Point ne parlerai du feu modéré, et du vif aussi,
que l’on faisait, ni du souci et de la peine
770 que nous prenions pour sublimer[1] nos matières,
et pour amalgamer, pour calciner
le vif-argent, que dénommons Mercure cru !
Malgré tous nos tours nous ne pouvons aboutir.
Notre orpiment et Mercure sublimé,
notre litharge aussi broyée sûr le porphyre,
de toutes ces matières un nombre d’onces précis, —
cela ne sert de rien, notre labeur est vain.
Ni non plus l’ascension de nos esprits[2],
ni les matières qui restent au fond,
780 ne peuvent à notre œuvre en rien profiter.
Car tout notre labeur et travail est perdu ;
et toute la dépense, de par tous les diables !
que nous avions risquée, perdue aussi.
Il y a en outre beaucoup d’autres choses,
lesquelles appartiennent à notre métier ;
pourtant ne puis les réciter dans l’ordre,
pour ce que je suis un homme ignorant ;
je les dirai comme elles me viennent en l’esprit,
bien que ne les puisse ranger par espèces :
790 ainsi le bol armoniaque, le vert de Grèce[3] et le borax,
et divers vaisseaux faits de terre et de verre,
nos urinais, nos descensoires[4],
fioles, creusets, sublimatoires,
cucurbites[5] et alambics aussi,
et tant d’autres qui seraient chers au prix d’un poireau.

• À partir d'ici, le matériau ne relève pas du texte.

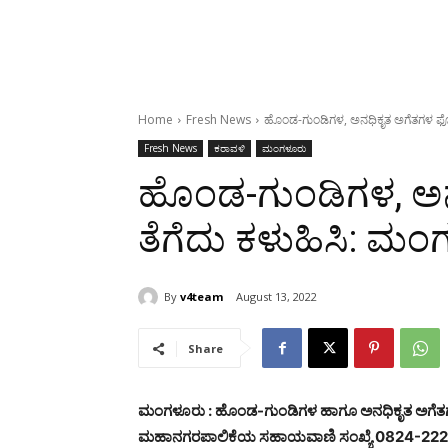
Home
Fresh News
ಹೊಂಡ-ಗುಂಡಿಗಳ, ಅನಧಿಕೃತ ಅಗೆತಗಳ ಫ
Fresh News
ಕರಾವಳಿ
ಮಂಗಳೂರು
ಹೊಂಡ-ಗುಂಡಿಗಳ, ಅ
ತೆಗೆದು ಕಳುಹಿಸಿ: ಮ
By
v4team
August 13, 2022
Share
ಮಂಗಳೂರು : ಹೊಂಡ-ಗುಂಡಿಗಳ ಹಾಗೂ ಅನಧಿಕೃತ ಅಗೆತಗಳ
ಮಹಾನಗರಪಾಲಿಕೆಯ ಸಹಾಯವಾಣಿ ಸಂಖ್ಯೆ 0824-2220306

  1. Sublimer, c’est faire passer la matière à l’état de vapeur à l’aide du feu ; calciner, réduire un métal en oxyde.
  2. De nos esprits, c’est-à-dire de nos gaz ou vapeurs.
  3. Vert de Grèce, forme originale, croit-on, de notre « vert de gris ». Bol armoniaque (d’arménien, d’où auj. ammoniaque) = bol arménien, astringent minéral.
  4. Descensoires, vases employés par les alchimistes pour recueillir les huiles per descensum.
  5. Cucurbites, vases en forme de gourde.